Figure Walking’s 2017 debut, The Big Other, was lean and thrilling post-punk, a seedy dash through crowded city streets and purple alleyways, all steam and flickering streetlights. Its new record, the vibrantly tilted Vertical/Horizontal, is electrifying in equal measure, though it trades the winding avenues of The Big Other for the transfixing strangeness of an empty sky.
There’s room for the wind to whistle through these arrangements, to shift and rattle against the nervous drums and spidery guitar — the entire record feels on the verge of collapse, built from white space and held together by some peculiar energetic current. This electric minimalism pushes the record away from the more familiar post-punk of The Big Other and toward something skewed and elusive — by paring the music to its bare essentials, the duo found its alien heart.
From the chintzy keyboard that dances across opener “Last Dollar (Green July)” to the rolling bass of the hypnotic “Heavy Rain,” there’s something unnerving about the world that drummer Rob Gardiner and vocalist/multi-instrumentalist Greg MacPherson conjure on Vertical/Horizontal. These songs move in stiff, disorienting jolts, embodying the strange double perspective of the record’s title.
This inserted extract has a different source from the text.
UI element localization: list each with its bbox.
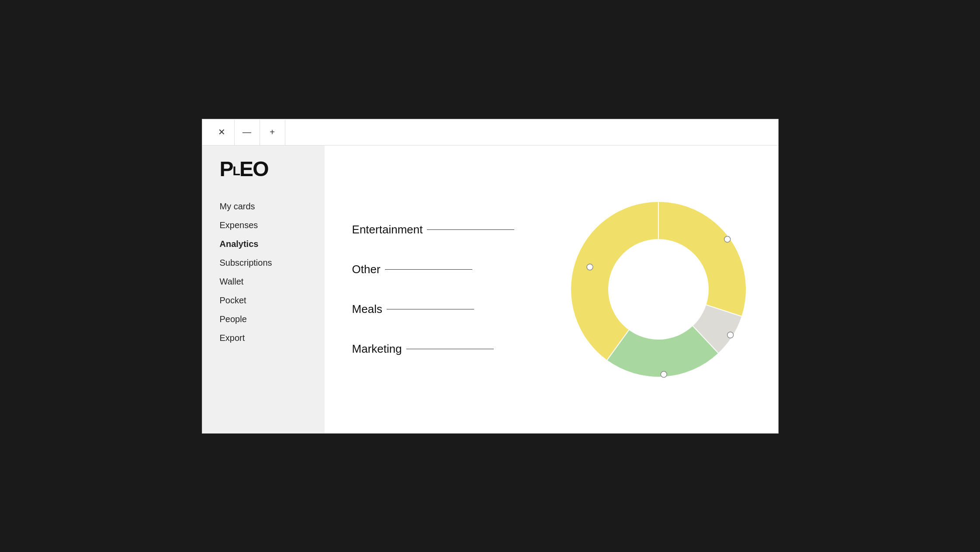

MacPherson’s vocals are conversational and prodding — wordless hiccups and phrases repeated with such fervor that they become unfamiliar. His voice adds further shadow and light to this world of right angles.
However, it isn’t all inflexibility and sharp corners. The relative softness of the lovely “Paradise” is a welcome moment of earth-bound feeling, a beautifully brief piece of alt-rock balladry.
The warmth of “Paradise” can be found woven subtly throughout the record, a certain Springsteenian heft and knack for chest-swelling melody that the duo releases in small, illuminating gasps.
It’s there in the driving one-two punch of “Indonesia” and “In it to Win it,” a taste of the classic songwriting chops that help hold the sharper, stranger side of their sound together.
Vertical/Horizontal contains another echo of the Boss in its specific sense of place — it’s very much a Winnipeg record, with references to familiar landmarks and feelings. Gardiner and MacPherson mine the Prairies not for their homeliness and small-town warmth, but for their expansive strangeness — the outlandish quality of an endless and unbroken sky meeting endless and unbroken earth.
While it may have clear sonic forebears, Figure Walking has created something singular with Vertical/Horizontal — in clearing space within the songs, the duo has made room for new sensations.